U.S. stocks plunged nearly 2 percent or more on Monday with the Dow and S&P 500 wiping out gains for the year on escalating tensions between Greece and its creditors. ( Tweet This )
"I think the uncertainty around Greece is just making people skittish and we haven't had a meaningful pullback for some time," said Ben Pace, chief investment officer at HPM Partners. "It's hard for anybody to fight this uncertainty."
"It should be a reasonably isolated situation but we don't know that for sure," he said.
The Dow Jones industrial average closed 1.95 percent lower, falling below its 200-day moving average, with Visa and DuPont leading nearly all blue chips lower. The index is 1.27 percent lower year-to-date.
The Nasdaq Composite fell more than 120 points, or 2.4 percent, to end below 5,000 for the first time since May 13, with biotechs and Apple both more than 1 percent lower. The last time the index dipped below the psychologically key level was June 15.
The S&P 500 declined more than 2 percent for the first time in 2015 with financials tumbling about 2.4 percent to lead all ten sectors lower. The index fell into negative territory for the year, off 0.06 percent.
Stocks extended losses in late-afternoon trade as Greece Prime Minister Alexis Tsipras said the stronger the rejection of the creditor deal, the stronger the Greek hand in the talks. He added that the aim for the referendum is to bring continuation of negotiations with lenders.
S&P downgraded Greece to "CCC-" and said in a Reuters report that the probability of the country exiting the euro zone is now about 50 percent. Earlier, a Greek official told Reuters in midday trade ET that the country will not pay its loan due to the International Monetary Fund on Tuesday.

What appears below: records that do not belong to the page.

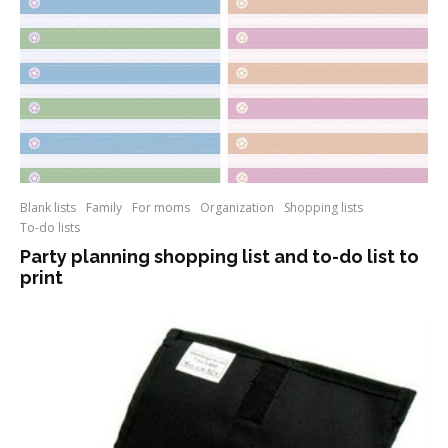
Blank lists
Family
For moms
Organization
Shopping lists
To-do lists
Party planning shopping list and to-do list to
print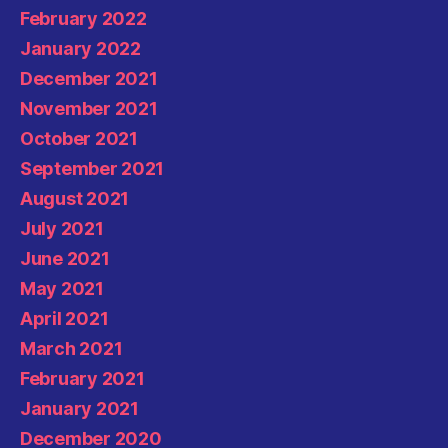
February 2022
January 2022
December 2021
November 2021
October 2021
September 2021
August 2021
July 2021
June 2021
May 2021
April 2021
March 2021
February 2021
January 2021
December 2020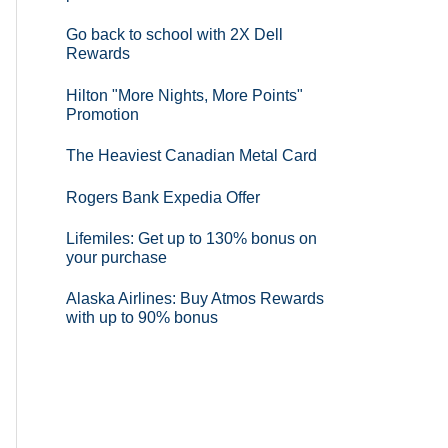
Go back to school with 2X Dell
Rewards
Hilton "More Nights, More Points"
Promotion
The Heaviest Canadian Metal Card
Rogers Bank Expedia Offer
Lifemiles: Get up to 130% bonus on
your purchase
Alaska Airlines: Buy Atmos Rewards
with up to 90% bonus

The CBOE Volatility Index (VIX), widely considered the best gauge of fear in the market, jumped more than 36 percent to above 19. The surge is the largest one-day move so far this year.

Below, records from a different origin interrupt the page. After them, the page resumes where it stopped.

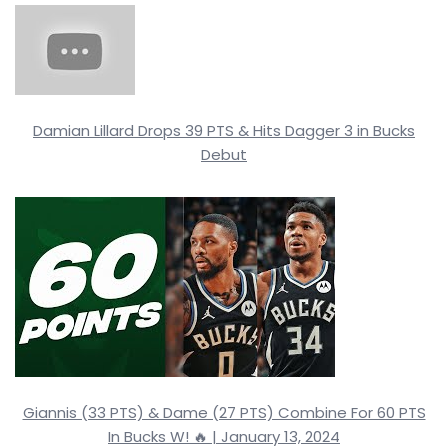
Damian Lillard Drops 39 PTS & Hits Dagger 3 in Bucks
Debut
Giannis (33 PTS) & Dame (27 PTS) Combine For 60 PTS
In Bucks W! 🔥 | January 13, 2024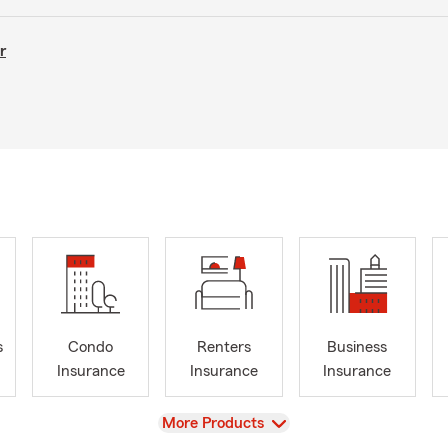
r
s
Condo
Renters
Business
Insurance
Insurance
Insurance
View
More Products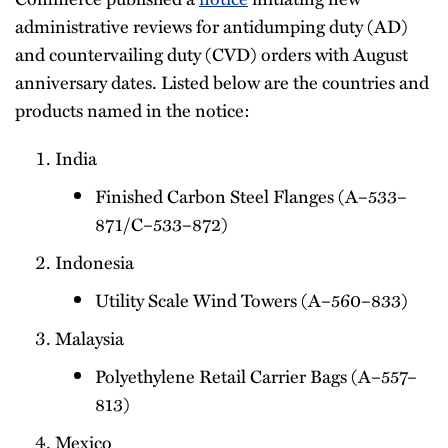
administrative reviews for antidumping duty (AD)
and countervailing duty (CVD) orders with August
anniversary dates. Listed below are the countries and
products named in the notice:
India
Finished Carbon Steel Flanges (A–533–
871/C–533–872)
Indonesia
Utility Scale Wind Towers (A–560–833)
Malaysia
Polyethylene Retail Carrier Bags (A–557–
813)
Mexico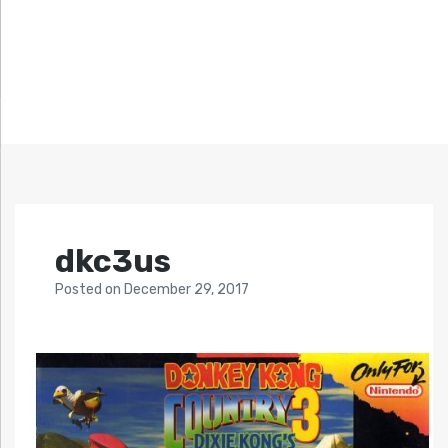
dkc3us
Posted
on
December 29, 2017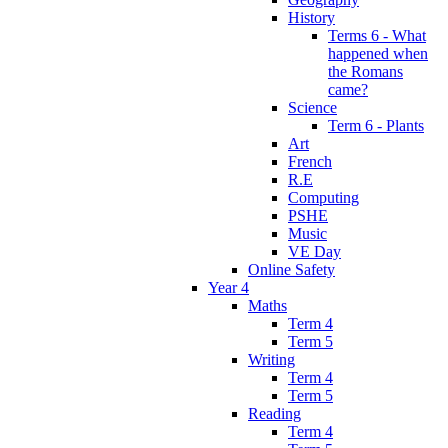
History
Terms 6 - What
happened when
the Romans
came?
Science
Term 6 - Plants
Art
French
R.E
Computing
PSHE
Music
VE Day
Online Safety
Year 4
Maths
Term 4
Term 5
Writing
Term 4
Term 5
Reading
Term 4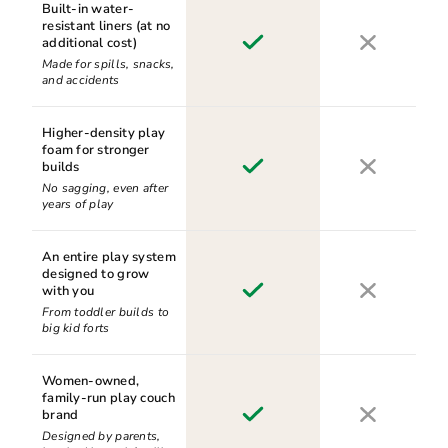
Built-in water-
resistant liners (at no
additional cost)
Made for spills, snacks,
and accidents
Higher-density play
foam for stronger
builds
No sagging, even after
years of play
An entire play system
designed to grow
with you
From toddler builds to
big kid forts
Women-owned,
family-run play couch
brand
Designed by parents,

"The VIX index is continuing to move higher, suggesting investors are reaching a 'Fear Level Crisis,'" Peter Cardillo, chief market economist at Rockwell Global Capital, said in a note. "This level of high volatility is poised to feed on itself, thereby threatening major support levels."
Art Hogan, chief market strategist at Wunderlich Securities, was watching to see if the S&P 500 could hold its 200-day moving average of 2,053.55. The index closed just 4 points above it. Earlier in the day, the index broke through the 2,070 support level that many analysts were watching.
"You've got a lot of influences coming in, some expected and some unexpected. In the aggregate that's going to keep alot of pressure on markets both internationally and domestically," Hogan said.
In addition to capital controls in Greece, Puerto Rico's governor said the commonwealth cannot pay its debt of about $72 billion.
"I think that's obviously another issue," said Quincy Krosby, market strategist at Prudential Financial. "I think it's probably ancillary to Greece right now—part of the cross currents."
Mainland Chinese markets entered bear market territory, with the Shanghai Composite closing 3.3 percent lower on Monday despite initial attempts at gains following the central bank's rate cut over the weekend.
"For the most part the United States and U.S. equities are pretty well insulated from the crisis in Greece," said Jack Ablin, chief investment officer at BMO Private Bank. He said the issues in Europe are more political.
Stocks pared opening losses in mid-morning trade. It's "better than expected, not as bad as possibly feared," said Robert Pavlik, chief market strategist at Boston Private Wealth. "This is a knee-jerk reaction and one that will work itself out. ... In the grand scheme of things (Greece) is not a big deal for the global economy."
Pavlik said the declines presented more of a buying opportunity, especially in financials, consumer discretionary, health care and technology.
"The U.S. market has held up fairly well compared with everything overnight," Krosby said. "(Currency) hasn't been screaming 'Armageddon,' nor has the bond market."
The dollar reversed to trade more than half a percent lower, while the euro turned positive to top $1.12. Earlier, the euro fell below $1.10 to a one-month low.
Treasury yields declined, with the U.S. 10-year yield near 2.32 percent, while the 2-year yield was 0.64 percent in morning trade. The German 10-year bund yield was 0.80 percent.